WORK REQUEST: Copy exactly the lines from the one containing "Vragen? Stuur een e-mail naar" through the last line of the records below, including both, and leave out any pictures.

== Segment start ==

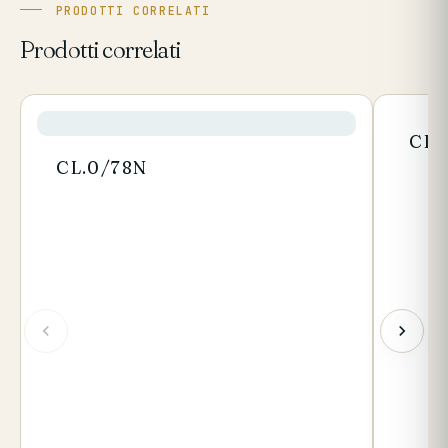
PRODOTTI CORRELATI
Prodotti correlati
CL.
CL.0/78N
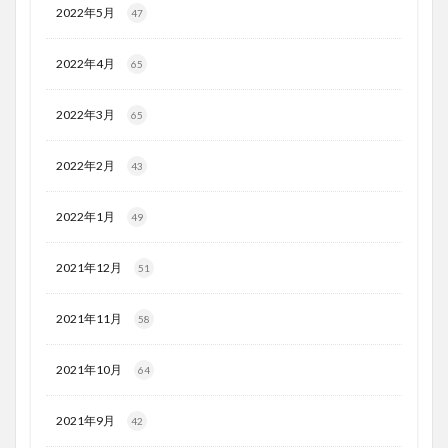
2022年5月
47
2022年4月
65
2022年3月
65
2022年2月
43
2022年1月
49
2021年12月
51
2021年11月
58
2021年10月
64
2021年9月
42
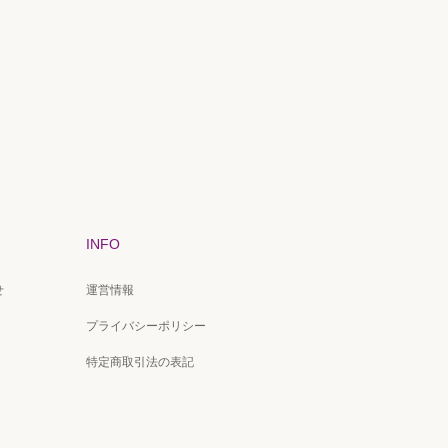
INFO
せ
運営情報
プライバシーポリシー
特定商取引法の表記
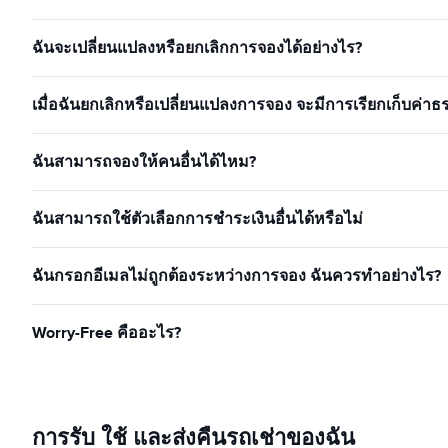
ฉันจะเปลี่ยนแปลงหรือยกเลิกการจองได้อย่างไร?
เมื่อฉันยกเลิกหรือเปลี่ยนแปลงการจอง จะมีการเรียกเก็บค่าธ
ฉันสามารถจองให้คนอื่นได้ไหม?
ฉันสามารถใช้ตัวเลือกการชำระเงินอื่นได้หรือไม่
ฉันกรอกอีเมลไม่ถูกต้องระหว่างการจอง ฉันควรทำอย่างไร?
Worry-Free คืออะไร?
การรับ ใช้ และส่งคืนรถเช่าของฉัน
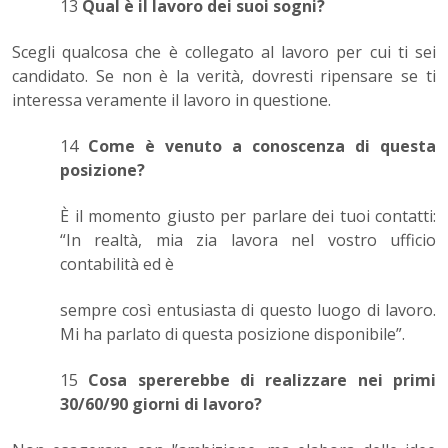
13
Qual è il lavoro dei suoi sogni?
Scegli qualcosa che è collegato al lavoro per cui ti sei
candidato. Se non è la verità, dovresti ripensare se ti
interessa veramente il lavoro in questione.
14
Come è venuto a conoscenza di questa
posizione?
È il momento giusto per parlare dei tuoi contatti:
“In realtà, mia zia lavora nel vostro ufficio
contabilità ed è
sempre così entusiasta di questo luogo di lavoro.
Mi ha parlato di questa posizione disponibile”.
15
Cosa spererebbe di realizzare nei primi
30/60/90 giorni di lavoro
?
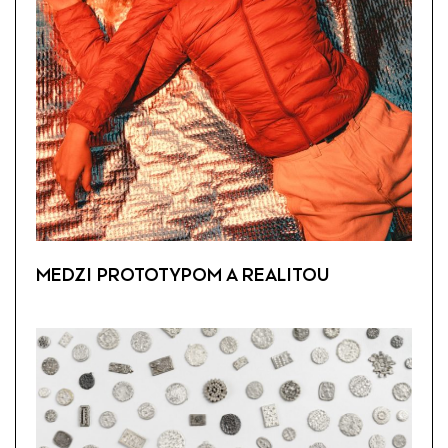
MEDZI PROTOTYPOM A REALITOU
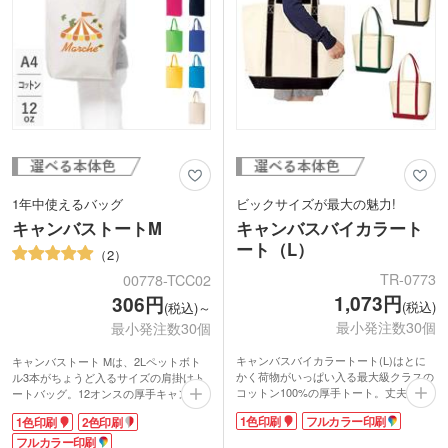
しいポイントです。
1年中使えるバッグ
ビックサイズが最大の魅力!
キャンバストートM
キャンバスバイカラート
ート（L）
2
TR-0773
00778-TCC02
1,073円
306円
(税込)
(税込)～
最小発注数30個
最小発注数30個
キャンバスバイカラートート(L)はとに
キャンバストート Mは、2Lペットボト
かく荷物がいっぱい入る最大級クラスの
ル3本がちょうど入るサイズの肩掛けト
コットン100%の厚手トート。丈夫な生
ートバッグ。12オンスの厚手キャンバス
地なのに軽いのが自慢で荷物がたっぷり
生地で、耐久性もバッチリ。中身が透け
1色印刷
フルカラー印刷
1色印刷
2色印刷
入る大容量サイズだからスーパーでのま
て見えることがありません。A4までの
とめ買いや、レジャーにぴったり。底マ
テキストは折らずに持ち運べ、習い事の
フルカラー印刷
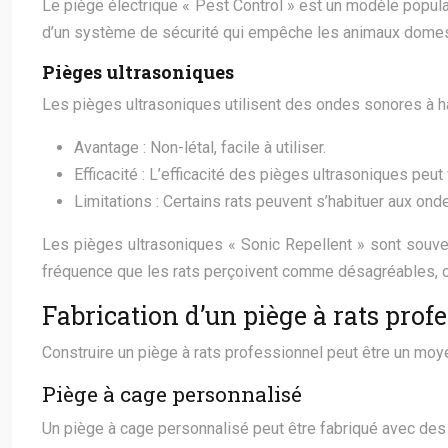
Le piège électrique « Pest Control » est un modèle populair
d’un système de sécurité qui empêche les animaux domesti
Pièges ultrasoniques
Les pièges ultrasoniques utilisent des ondes sonores à ha
Avantage : Non-létal, facile à utiliser.
Efficacité : L’efficacité des pièges ultrasoniques peut
Limitations : Certains rats peuvent s’habituer aux ond
Les pièges ultrasoniques « Sonic Repellent » sont souve
fréquence que les rats perçoivent comme désagréables, ce q
Fabrication d’un piège à rats prof
Construire un piège à rats professionnel peut être un moy
Piège à cage personnalisé
Un piège à cage personnalisé peut être fabriqué avec des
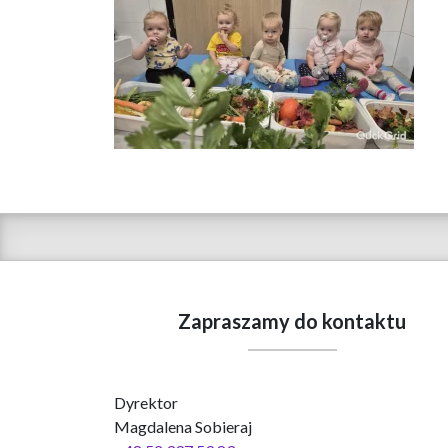
Zapraszamy do kontaktu
Dyrektor
Magdalena Sobieraj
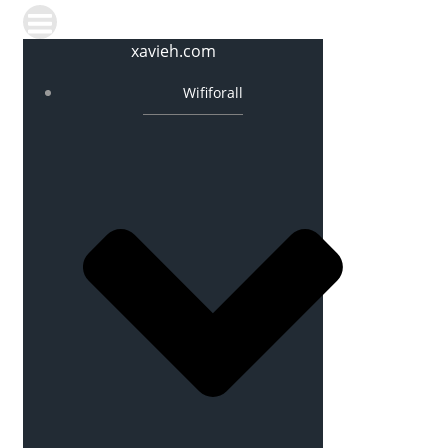
xavieh.com
Wififorall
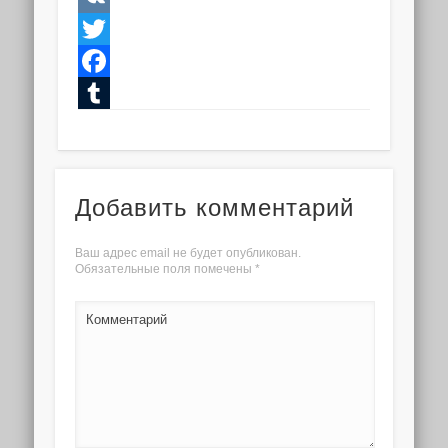
VK
Twitter
Facebook
Tumblr
Добавить комментарий
Ваш адрес email не будет опубликован.
Обязательные поля помечены
*
Комментарий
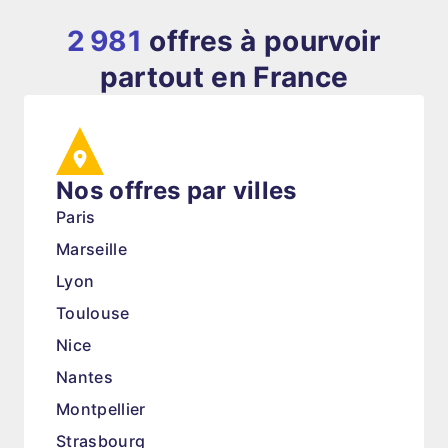
2 981
offres à pourvoir
partout en France
Nos offres par villes
Paris
Marseille
Lyon
Toulouse
Nice
Nantes
Montpellier
Strasbourg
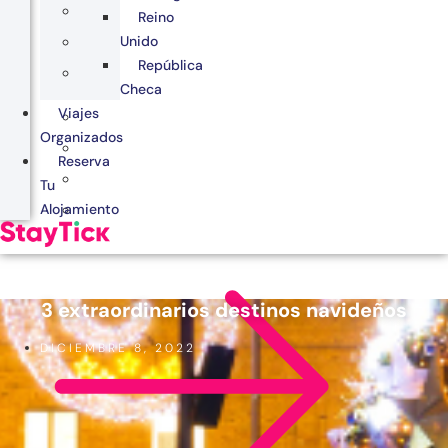
Reino
Unido
República
Checa
Viajes
Organizados
Reserva
Tu
Alojamiento
3 extraordinarios destinos navideños
DICIEMBRE 8, 2022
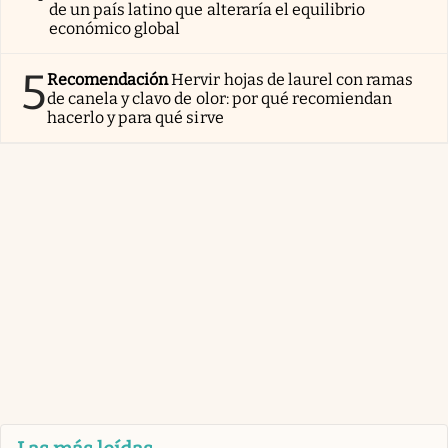
de un país latino que alteraría el equilibrio
económico global
5
Recomendación
Hervir hojas de laurel con ramas
de canela y clavo de olor: por qué recomiendan
hacerlo y para qué sirve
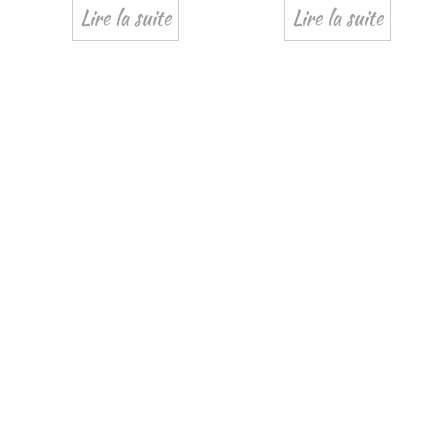
Lire la suite
Lire la suite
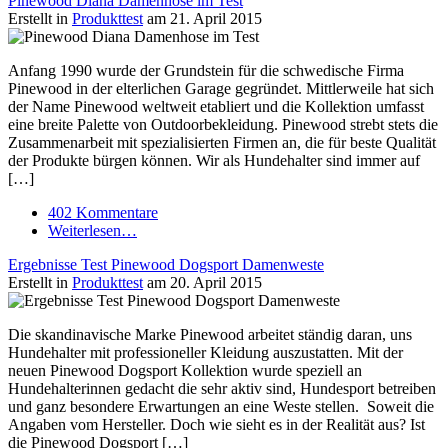
Pinewood Diana Damenhose im Test
Erstellt in
Produkttest
am 21. April 2015
Anfang 1990 wurde der Grundstein für die schwedische Firma
Pinewood in der elterlichen Garage gegründet. Mittlerweile hat sich
der Name Pinewood weltweit etabliert und die Kollektion umfasst
eine breite Palette von Outdoorbekleidung. Pinewood strebt stets die
Zusammenarbeit mit spezialisierten Firmen an, die für beste Qualität
der Produkte bürgen können. Wir als Hundehalter sind immer auf
[…]
402 Kommentare
Weiterlesen…
Ergebnisse Test Pinewood Dogsport Damenweste
Erstellt in
Produkttest
am 20. April 2015
Die skandinavische Marke Pinewood arbeitet ständig daran, uns
Hundehalter mit professioneller Kleidung auszustatten. Mit der
neuen Pinewood Dogsport Kollektion wurde speziell an
Hundehalterinnen gedacht die sehr aktiv sind, Hundesport betreiben
und ganz besondere Erwartungen an eine Weste stellen. Soweit die
Angaben vom Hersteller. Doch wie sieht es in der Realität aus? Ist
die Pinewood Dogsport […]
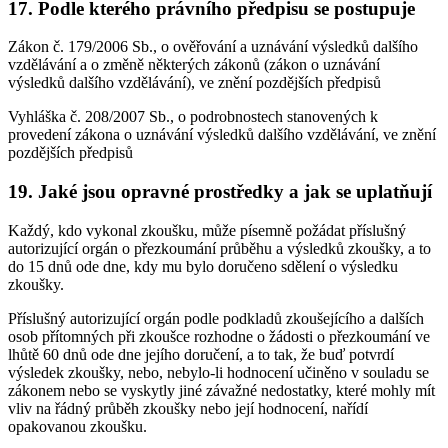
17. Podle kterého právního předpisu se postupuje
Zákon č. 179/2006 Sb., o ověřování a uznávání výsledků dalšího
vzdělávání a o změně některých zákonů (zákon o uznávání
výsledků dalšího vzdělávání), ve znění pozdějších předpisů
Vyhláška č. 208/2007 Sb., o podrobnostech stanovených k
provedení zákona o uznávání výsledků dalšího vzdělávání, ve znění
pozdějších předpisů
19. Jaké jsou opravné prostředky a jak se uplatňují
Každý, kdo vykonal zkoušku, může písemně požádat příslušný
autorizující orgán o přezkoumání průběhu a výsledků zkoušky, a to
do 15 dnů ode dne, kdy mu bylo doručeno sdělení o výsledku
zkoušky.
Příslušný autorizující orgán podle podkladů zkoušejícího a dalších
osob přítomných při zkoušce rozhodne o žádosti o přezkoumání ve
lhůtě 60 dnů ode dne jejího doručení, a to tak, že buď potvrdí
výsledek zkoušky, nebo, nebylo-li hodnocení učiněno v souladu se
zákonem nebo se vyskytly jiné závažné nedostatky, které mohly mít
vliv na řádný průběh zkoušky nebo její hodnocení, nařídí
opakovanou zkoušku.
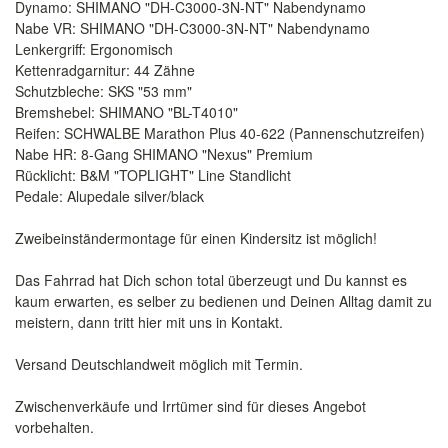
Dynamo: SHIMANO "DH-C3000-3N-NT" Nabendynamo
Nabe VR: SHIMANO "DH-C3000-3N-NT" Nabendynamo
Lenkergriff: Ergonomisch
Kettenradgarnitur: 44 Zähne
Schutzbleche: SKS "53 mm"
Bremshebel: SHIMANO "BL-T4010"
Reifen: SCHWALBE Marathon Plus 40-622 (Pannenschutzreifen)
Nabe HR: 8-Gang SHIMANO "Nexus" Premium
Rücklicht: B&M "TOPLIGHT" Line Standlicht
Pedale: Alupedale silver/black
Zweibeinständermontage für einen Kindersitz ist möglich!
Das Fahrrad hat Dich schon total überzeugt und Du kannst es
kaum erwarten, es selber zu bedienen und Deinen Alltag damit zu
meistern, dann tritt hier mit uns in Kontakt.
Versand Deutschlandweit möglich mit Termin.
Zwischenverkäufe und Irrtümer sind für dieses Angebot
vorbehalten.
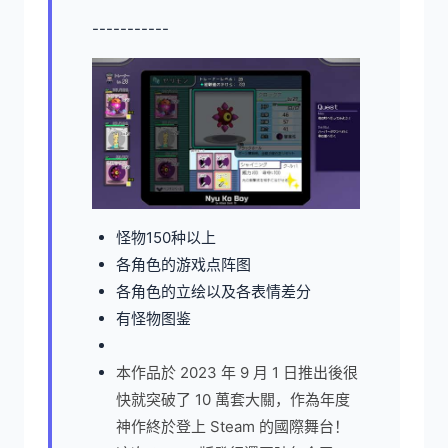
-----------
怪物150种以上
各角色的游戏点阵图
各角色的立绘以及各表情差分
有怪物图鉴
本作品於 2023 年 9 月 1 日推出後很
快就突破了 10 萬套大關，作為年度
神作終於登上 Steam 的國際舞台！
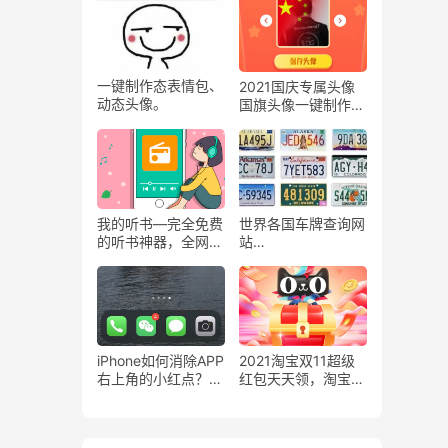
盘
一键制作态表情包、
2021国庆专属头像
动态头像。
国旗头像一键制作工
具
我的听书—完全免费
世界各国车牌查询网
的听书神器，全网资
站
源。
worldlicenseplates
iPhone如何消除APP
2021淘宝双11超级
右上角的小红点？附
红包天天领，淘宝双
教程
11专属红包！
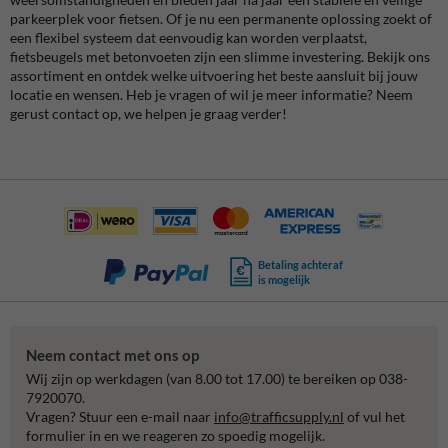
parkeerplek voor fietsen. Of je nu een permanente oplossing zoekt of
een flexibel systeem dat eenvoudig kan worden verplaatst,
fietsbeugels met betonvoeten zijn een slimme investering. Bekijk ons
assortiment en ontdek welke uitvoering het beste aansluit bij jouw
locatie en wensen. Heb je vragen of wil je meer informatie? Neem
gerust contact op, we helpen je graag verder!
Betaling achteraf
is mogelijk
Neem contact met ons op
Wij zijn op werkdagen (van 8.00 tot 17.00) te bereiken op 038-
7920070.
Vragen? Stuur een e-mail naar
info@trafficsupply.nl
of vul het
formulier in en we reageren zo spoedig mogelijk.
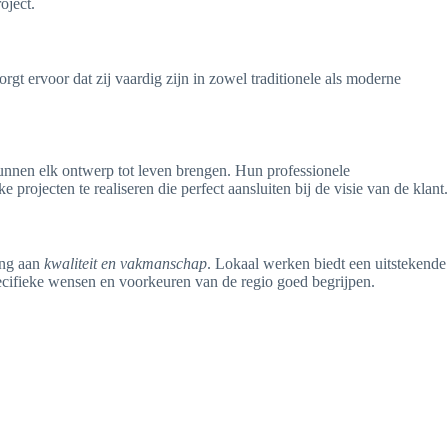
oject.
rgt ervoor dat zij vaardig zijn in zowel traditionele als moderne
j kunnen elk ontwerp tot leven brengen. Hun professionele
rojecten te realiseren die perfect aansluiten bij de visie van de klant.
ing aan
kwaliteit en vakmanschap
. Lokaal werken biedt een uitstekende
ecifieke wensen en voorkeuren van de regio goed begrijpen.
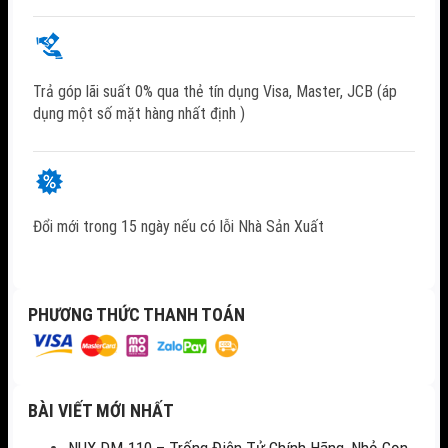
Trả góp lãi suất 0% qua thẻ tín dụng Visa, Master, JCB (áp
dụng một số mặt hàng nhất định )
Đổi mới trong 15 ngày nếu có lỗi Nhà Sản Xuất
PHƯƠNG THỨC THANH TOÁN
BÀI VIẾT MỚI NHẤT
NUX DM-110 – Trống Điện Tử Chính Hãng, Nhỏ Gọn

== Segment end ==

RESULT OF THE TASK:
Vragen? Stuur een e-mail naar
info@trafficsupply.nl
of vul het
formulier in en we reageren zo spoedig mogelijk.
oject.
rgt ervoor dat zij vaardig zijn in zowel traditionele als moderne
j kunnen elk ontwerp tot leven brengen. Hun professionele
rojecten te realiseren die perfect aansluiten bij de visie van de klant.
ing aan
kwaliteit en vakmanschap
. Lokaal werken biedt een uitstekende
ecifieke wensen en voorkeuren van de regio goed begrijpen.
Trả góp lãi suất 0% qua thẻ tín dụng Visa, Master, JCB (áp
dụng một số mặt hàng nhất định )
Đổi mới trong 15 ngày nếu có lỗi Nhà Sản Xuất
PHƯƠNG THỨC THANH TOÁN
BÀI VIẾT MỚI NHẤT
NUX DM-110 – Trống Điện Tử Chính Hãng, Nhỏ Gọn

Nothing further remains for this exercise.